We went to see the Jameh Mosque which was big and old and then walked for ages to the next shrine. That of Imamzadeh-ye Ali Ebn-e Hamze. It was originally from the 10th century but there have been lots of earthquakes and the like since then so none of the original decorations are left but it's still very impressive. The dome is beautiful and the inside covered with the little shaped pieces of mirror. I was given a chador to wear inside - I'm sure it was an old bedsheet. We arrived just in time for prayers which was great for us because the noise of the guys singing covered up the pips from our cameras as we took pics!!!! As it was an Imam's birthday we were given lots of pieces of cake too! Cool. No need to buy lunch. They were so happy we were there!! We wondered why we had been given loads of lollies and fruit (and pickels) in the bazaar! The courtyard of the shrine was covered in tombstones which apparently cost a fortune. The visit to this shrine was an important one for us. We learnt something about Iran and why they eat loads of kebabs. The opening line of the prayer call sounds like 'Allahhhhhhhh likes kebabs.'!!! (listen out next time and you'll agree). We booked a place on a trip to Persepolis for the next day and went to find some food.
Up early, fresh melon juice in hand and over to the tour office for the 8am start of our Persepolis tour. I don't really like tours but it was the easiest way to do it. I hoped the guide wasn't an idiot and spoke good english. He'd obviously travelled extensively (not) as his opening line was, 'Welcome to the most beautiful city in the world.'. I hadn't thought it so far so was willing to give him a chance to prove it, although I knew he'd fail.
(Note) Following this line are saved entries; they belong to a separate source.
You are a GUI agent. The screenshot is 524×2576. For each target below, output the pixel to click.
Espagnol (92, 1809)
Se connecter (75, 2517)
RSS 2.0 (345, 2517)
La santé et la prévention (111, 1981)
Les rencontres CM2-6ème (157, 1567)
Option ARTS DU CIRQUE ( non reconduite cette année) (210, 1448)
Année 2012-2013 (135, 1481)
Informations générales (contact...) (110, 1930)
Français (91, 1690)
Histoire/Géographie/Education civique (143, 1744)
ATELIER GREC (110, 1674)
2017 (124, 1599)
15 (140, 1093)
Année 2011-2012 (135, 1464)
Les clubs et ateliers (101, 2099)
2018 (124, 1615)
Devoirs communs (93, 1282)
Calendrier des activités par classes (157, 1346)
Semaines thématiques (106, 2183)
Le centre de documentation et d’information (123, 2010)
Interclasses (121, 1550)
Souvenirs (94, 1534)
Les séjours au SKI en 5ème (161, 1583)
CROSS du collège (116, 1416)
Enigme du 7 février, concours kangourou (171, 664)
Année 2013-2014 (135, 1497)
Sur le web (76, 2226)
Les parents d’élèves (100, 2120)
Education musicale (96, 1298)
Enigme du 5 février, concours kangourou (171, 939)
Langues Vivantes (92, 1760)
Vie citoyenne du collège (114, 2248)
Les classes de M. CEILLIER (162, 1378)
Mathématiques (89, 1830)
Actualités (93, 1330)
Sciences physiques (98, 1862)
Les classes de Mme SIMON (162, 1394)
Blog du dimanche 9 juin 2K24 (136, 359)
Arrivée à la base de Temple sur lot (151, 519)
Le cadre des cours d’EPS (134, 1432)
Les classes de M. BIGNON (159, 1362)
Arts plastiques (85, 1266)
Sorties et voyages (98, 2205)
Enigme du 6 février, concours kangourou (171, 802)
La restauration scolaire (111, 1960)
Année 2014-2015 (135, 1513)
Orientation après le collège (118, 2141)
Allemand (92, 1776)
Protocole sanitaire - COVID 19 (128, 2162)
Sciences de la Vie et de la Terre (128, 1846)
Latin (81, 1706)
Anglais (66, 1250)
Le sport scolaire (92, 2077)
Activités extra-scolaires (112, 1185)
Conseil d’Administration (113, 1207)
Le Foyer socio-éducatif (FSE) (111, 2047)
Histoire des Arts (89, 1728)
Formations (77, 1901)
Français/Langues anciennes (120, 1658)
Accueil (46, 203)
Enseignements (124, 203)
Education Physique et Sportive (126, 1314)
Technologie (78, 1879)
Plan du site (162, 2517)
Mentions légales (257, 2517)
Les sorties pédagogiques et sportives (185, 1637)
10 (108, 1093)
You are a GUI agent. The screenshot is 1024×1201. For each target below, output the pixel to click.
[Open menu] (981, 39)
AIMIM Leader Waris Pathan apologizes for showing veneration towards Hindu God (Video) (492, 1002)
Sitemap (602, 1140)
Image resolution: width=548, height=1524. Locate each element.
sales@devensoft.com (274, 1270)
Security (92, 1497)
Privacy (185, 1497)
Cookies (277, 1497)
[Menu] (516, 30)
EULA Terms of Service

We went to see some famous cliff tombs first at Naqsh-E Rostam. They're fantastic tombs carved high into some cliff faces and are believed to be from the Sassanian period I think (our guide mentioned Darius I & II). Apparently they were Zoroastrian and their bodies were left atop Towers of Silence where the vultures picked their bones clean. Afterwards their bones were places inside these tombs and sealed up. The tombs were cleared of all their treasures centuries ago by those of dubious character, which is a real shame. The reliefs surrounding the tombs are still in great condition and we took loads of photos. There are also some other reliefs in the cliffs and a temple which people initially believed was a fire temple but our guide and information at the site say otherwise. They're not really sure of it's real meaning, but it looked interesting. We then went on to Persepolis. I had heard that no one went there and was looking forward to wandering through the ruins alone-ish. But when we got there, there were loads of people there. Pity. They were impressive ruins and would have been massive in their time. We took loads of photos. The reliefs are great, even if there isn't that much left. We saw evidence of where the Iranian men got their ideas of holding hands. The reliefs showed guards leading the foreign guests bearing gifts for the king by the hands!!! Outside the entrance there are also the skeletal remains of the tents where the last Shah of Iran held an incredibly expensive party to celebrate the 2500th anniversary of Persian monarchy in 1971. Apparently up until 10 years ago the lavish interiors of the tents were still there. Some even had marble bathrooms!!!!! It was supposed to instil national pride in Iranians but instead it backfired and they were all angry that the Shah had spent so much money on it. Afterall, they weren't even invited!
We tried to get bus tickets to go to Yazd for the next day but we couldn't. It was the end of school holidays and everyone was going home, but we were Shiraz-ed out and decided to go back to Esfahan and hang for a couple of days then head out to Yazd when the kiddies were back at school and the buses empty.
We met up with James for dinner that night and remenised about the horrors of Amir Kabir hostel in Esfahan. I really didn't want to stay there again and hoped that we wouldn't have to.